Understanding function composition is vital to grasp more complex ideas, such as inverses and how different conditions in mathematics are interconnected.

Inverse functions provide a way to "reverse" the effect of a function. If \(f : A \rightarrow B\) is a function, an inverse function \(g : B \rightarrow A\) satisfies the condition \(g \circ f = I_d(A)\), where \(I_d(A)\) is the identity function on set \(A\). This identity function acts as a neutral element, leaving elements unchanged.To find an inverse, a function must be bijective (both injective and surjective). However, the core focus here is on injectivity, which ensures that distinct inputs map to distinct outputs.

• An injective (one-to-one) function has a well-defined inverse once it is determined which elements result from each input.
• If we know a function is injective, we can construct an inverse for its image onto its domain.

In the context of our exercise, noting that \(F\) is injective allows the proper construction of the function \(G\) such that \(G \circ F = I_d(A)\). This direct mapping shows \(G\) reverses \(F\)'s effect back to the identity on \(A\).

In mathematics, proving statements are equivalent means showing that they each imply the others.
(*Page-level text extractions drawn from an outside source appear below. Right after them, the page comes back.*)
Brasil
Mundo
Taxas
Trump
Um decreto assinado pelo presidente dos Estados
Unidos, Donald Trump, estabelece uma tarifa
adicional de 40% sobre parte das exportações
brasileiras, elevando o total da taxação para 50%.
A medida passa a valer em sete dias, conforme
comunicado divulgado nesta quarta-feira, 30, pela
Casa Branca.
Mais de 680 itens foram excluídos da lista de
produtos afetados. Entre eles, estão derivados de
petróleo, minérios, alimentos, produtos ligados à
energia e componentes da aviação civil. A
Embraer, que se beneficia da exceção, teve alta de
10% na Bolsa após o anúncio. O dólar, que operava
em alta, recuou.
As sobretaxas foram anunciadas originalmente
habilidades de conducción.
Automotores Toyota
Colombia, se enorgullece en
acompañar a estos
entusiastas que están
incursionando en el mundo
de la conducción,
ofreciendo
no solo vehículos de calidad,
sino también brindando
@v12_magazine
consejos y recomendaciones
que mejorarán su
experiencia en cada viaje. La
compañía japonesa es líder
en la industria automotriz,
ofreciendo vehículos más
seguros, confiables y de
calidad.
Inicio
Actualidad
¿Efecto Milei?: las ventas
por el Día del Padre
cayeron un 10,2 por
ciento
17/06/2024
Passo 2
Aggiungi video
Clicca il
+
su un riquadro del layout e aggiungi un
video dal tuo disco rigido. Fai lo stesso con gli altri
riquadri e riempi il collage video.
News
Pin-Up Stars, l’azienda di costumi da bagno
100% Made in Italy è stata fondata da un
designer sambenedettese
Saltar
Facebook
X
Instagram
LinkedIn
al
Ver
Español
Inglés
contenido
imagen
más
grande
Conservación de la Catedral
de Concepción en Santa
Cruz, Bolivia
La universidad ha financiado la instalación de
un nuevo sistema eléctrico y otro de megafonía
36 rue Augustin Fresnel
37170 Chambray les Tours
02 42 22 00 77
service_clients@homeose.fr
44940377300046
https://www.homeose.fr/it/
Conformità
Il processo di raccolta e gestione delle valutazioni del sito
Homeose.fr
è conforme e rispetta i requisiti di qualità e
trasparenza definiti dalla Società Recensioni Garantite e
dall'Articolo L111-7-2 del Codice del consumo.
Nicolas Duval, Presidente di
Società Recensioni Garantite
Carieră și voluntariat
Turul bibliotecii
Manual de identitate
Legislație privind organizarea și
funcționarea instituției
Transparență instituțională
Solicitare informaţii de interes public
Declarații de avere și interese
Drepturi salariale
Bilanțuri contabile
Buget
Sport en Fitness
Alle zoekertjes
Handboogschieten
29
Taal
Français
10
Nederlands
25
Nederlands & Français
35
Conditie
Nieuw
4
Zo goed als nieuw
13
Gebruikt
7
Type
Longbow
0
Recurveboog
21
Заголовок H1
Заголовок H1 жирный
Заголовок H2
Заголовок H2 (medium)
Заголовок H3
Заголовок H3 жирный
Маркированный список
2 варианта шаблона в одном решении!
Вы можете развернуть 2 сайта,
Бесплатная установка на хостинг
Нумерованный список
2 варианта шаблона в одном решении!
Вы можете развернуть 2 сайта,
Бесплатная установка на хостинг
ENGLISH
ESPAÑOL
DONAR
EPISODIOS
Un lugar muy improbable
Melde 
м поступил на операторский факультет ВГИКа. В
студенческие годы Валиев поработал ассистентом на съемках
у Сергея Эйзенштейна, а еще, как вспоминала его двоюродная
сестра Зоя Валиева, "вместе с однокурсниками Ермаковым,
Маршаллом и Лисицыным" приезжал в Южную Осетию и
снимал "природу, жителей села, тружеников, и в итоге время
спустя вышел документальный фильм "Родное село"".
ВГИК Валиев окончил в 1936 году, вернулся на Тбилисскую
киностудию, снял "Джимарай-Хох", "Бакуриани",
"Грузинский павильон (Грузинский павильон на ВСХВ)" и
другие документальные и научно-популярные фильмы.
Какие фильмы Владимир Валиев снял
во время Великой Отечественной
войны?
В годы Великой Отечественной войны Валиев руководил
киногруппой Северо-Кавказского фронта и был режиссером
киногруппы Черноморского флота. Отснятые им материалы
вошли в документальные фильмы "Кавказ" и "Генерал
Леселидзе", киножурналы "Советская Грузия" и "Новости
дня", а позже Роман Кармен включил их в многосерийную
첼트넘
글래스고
In the given exercise, we have three statements about a function \(F : A \rightarrow B\) that need to be proven interchangeable or equivalent.(a) \(F\) is injective.(b) There exists a function \(G : B \rightarrow A\) such that \(G \circ F = I_d(A)\).(c) For any set \(C\) and functions \(H_1, H_2 : C \rightarrow A\), if \(F \circ H_1 = F \circ H_2\) then \(H_1 = H_2\).

• The equivalence is demonstrated by showing the implications: (a) \(\Rightarrow\) (b) \(\Rightarrow\) (c) \(\Rightarrow\) (a).
• Step-by-step equivalence involves logical reasoning and understanding how injectivity influences the structure of functions involved.

Understanding the equivalency between these statements helps grasp not only how a single property like injectivity can be expressed in multiple ways, but also solidifies our understanding of how different mathematical concepts are interrelated through logic.